Materials provided →
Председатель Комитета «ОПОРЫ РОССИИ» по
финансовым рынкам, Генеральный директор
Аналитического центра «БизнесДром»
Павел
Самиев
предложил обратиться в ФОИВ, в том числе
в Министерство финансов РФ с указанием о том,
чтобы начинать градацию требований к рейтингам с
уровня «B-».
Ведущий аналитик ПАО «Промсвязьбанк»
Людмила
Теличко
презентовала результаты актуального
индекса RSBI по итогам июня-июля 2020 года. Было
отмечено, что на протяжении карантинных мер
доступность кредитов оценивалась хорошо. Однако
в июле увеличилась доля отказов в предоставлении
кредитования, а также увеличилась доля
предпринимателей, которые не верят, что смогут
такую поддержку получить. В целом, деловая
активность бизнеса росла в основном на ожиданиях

--

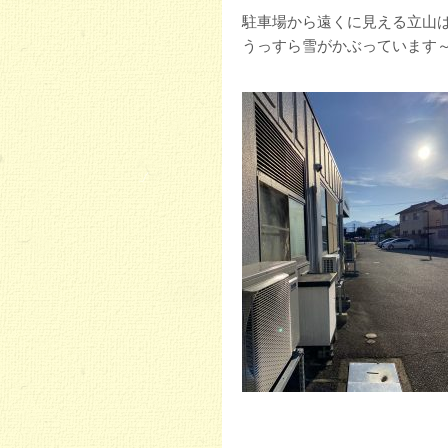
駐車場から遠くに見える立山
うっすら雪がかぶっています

Exercise instructions →
Count the lines in the records above that hold the word "доля", and give only that number.

Exercise result →
2